La livraison des blindés : Une nouvelle qui réjouit et renforce la pression sur la PNH

L’annonce de la nouvelle relative à la validation par le Canada du permis d’acquisition des véhicules de transport de troupes commandées par le gouvernement haïtien, dans le cadre de la lutte contre le phénomène de l’insécurité qui frappe de plein fouet le pays ces derniers temps, a provoqué des réactions favorables chez certains membres de la société haïtienne.

Fréderic Joseph est chauffeur de camionnette depuis une dizaine d’années. Il assure le circuit Delmas/Pétion-Ville. Ses activités ont été considérablement réduites à cause de l’accroissement du phénomène d’insécurité. L’annonce de l’arrivée des véhicules blindés au pays, n’a fait que réjouir ce citoyen.

« J’espère que ces équipements seront mis à profit par la Police Nationale en vue de démanteler les gangs qui sèment la terreur dans le pays et réduire les zones de non-droit, afin que les citoyens puissent circuler en toute liberté », indique Fréderic Joseph.
Il confie avoir limité depuis quelques temps ses déplacements au niveau des zones de la région métropolitaine de Port-au-Prince, par peur d’être kidnappé ou victime d’une fusillade. « Il est inacceptable que la capitale haïtienne soit transformée en une ville fantôme le soir », s’indigne ce père de famille, soulignant que tous les espaces de loisir du pays tendent à disparaitre par rapport à la situation sécuritaire.

Il n’est pas le seul à être habité par ce sentiment de réjouissance par rapport à cette annonce; c’est le cas d’Ulric Jean-Baptiste qui voit dans cette nouvelle une lueur d’espoir par rapport à la situation sécuritaire du pays. Ce chauffeur de taxi-moto déclare s’être abstenu de rendre visite à sa mère qui vit dans la ville des Cayes depuis plus d’un an, à cause du blocage de la route de Martissant, contrôlée par des gangs armés.
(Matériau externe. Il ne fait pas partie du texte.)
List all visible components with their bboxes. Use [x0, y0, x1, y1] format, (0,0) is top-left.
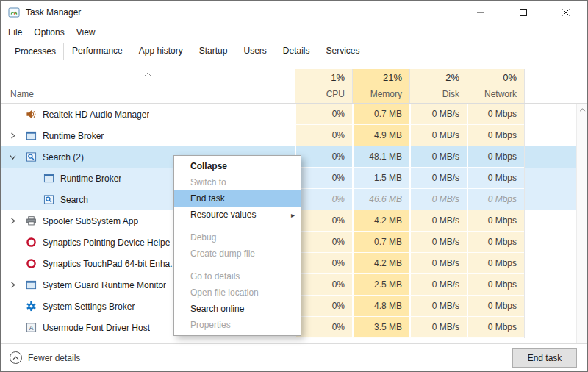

Il souhaite qu’une intervention policière sera menée au niveau de ce quartier en vue d’y faciliter le rétablissement de la circulation des personnes et des véhicules.

Miriame Cyntil travaille dans une institution bancaire de la place; elle affirme que cette nouvelle relative l’approbation par le Canada du permis d’exportation des blindés, commandés par le gouvernement haïtien lui est parvenue par l’organe d’un collègue du travail. Depuis, elle dit nourrir l’espoir que la réalité pourrait s’améliorer, évoquant diverses opérations qui ont été menées par des agents de la police Nationale au niveau notamment de la Croix-des-Bouquets.

Si en dépit de ses moyens limités l’institution policière a réussi à donner quelques résultats, à plus forte raison, si elle dispose de ces matériels et équipements commandés, la situation sécuritaire s’améliorera, rassure-t-elle.

Certains experts dans le domaine de la sécurité, dont l’ancien colonel des Forces Armées d’Haïti, se montrent sceptiques quant à l’efficacité de ces engins commandés par l’Etat haïtien sur le terrain. Ils jugent inappropriée la qualité de ces équipements par rapport aux armes de grands calibres dont disposent les bandits.

Pour Himmler Rébu, la Police Nationale a besoin plus que des chars pour le transport des troupes dans la bataille visant le rétablissement d’un climat sécuritaire dans le pays.
Mise à part la volonté des policiers à s’engager dans cette lutte, la question de la confiance n’est pas sans trop grande importance. Certains observateurs estiment que l’échec de l’opération policière du 21 mars 2021, à Village de Dieu, est la conséquence d’une trahison au niveau du haut commandement de l’institution policière.